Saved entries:

---------------

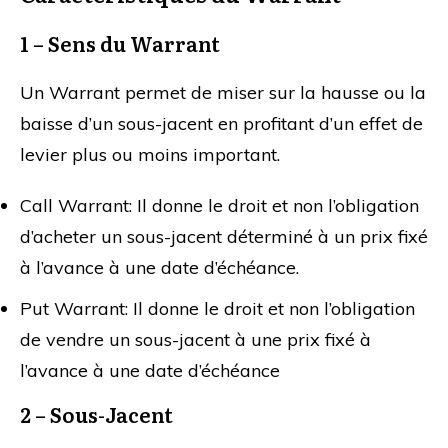
1 – Sens du Warrant
Un Warrant permet de miser sur la hausse ou la
baisse d’un sous-jacent en profitant d’un effet de
levier plus ou moins important.
Call Warrant: Il donne le droit et non l’obligation
d’acheter un sous-jacent déterminé à un prix fixé
à l’avance à une date d’échéance.
Put Warrant: Il donne le droit et non l’obligation
de vendre un sous-jacent à une prix fixé à
l’avance à une date d’échéance
2 – Sous-Jacent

---------------

The line with "d’acheter un sous-jacent" and all the lines after it in the records above are to be output exactly, with nothing added.

● TASK SOLUTION
d’acheter un sous-jacent déterminé à un prix fixé
à l’avance à une date d’échéance.
Put Warrant: Il donne le droit et non l’obligation
de vendre un sous-jacent à une prix fixé à
l’avance à une date d’échéance
2 – Sous-Jacent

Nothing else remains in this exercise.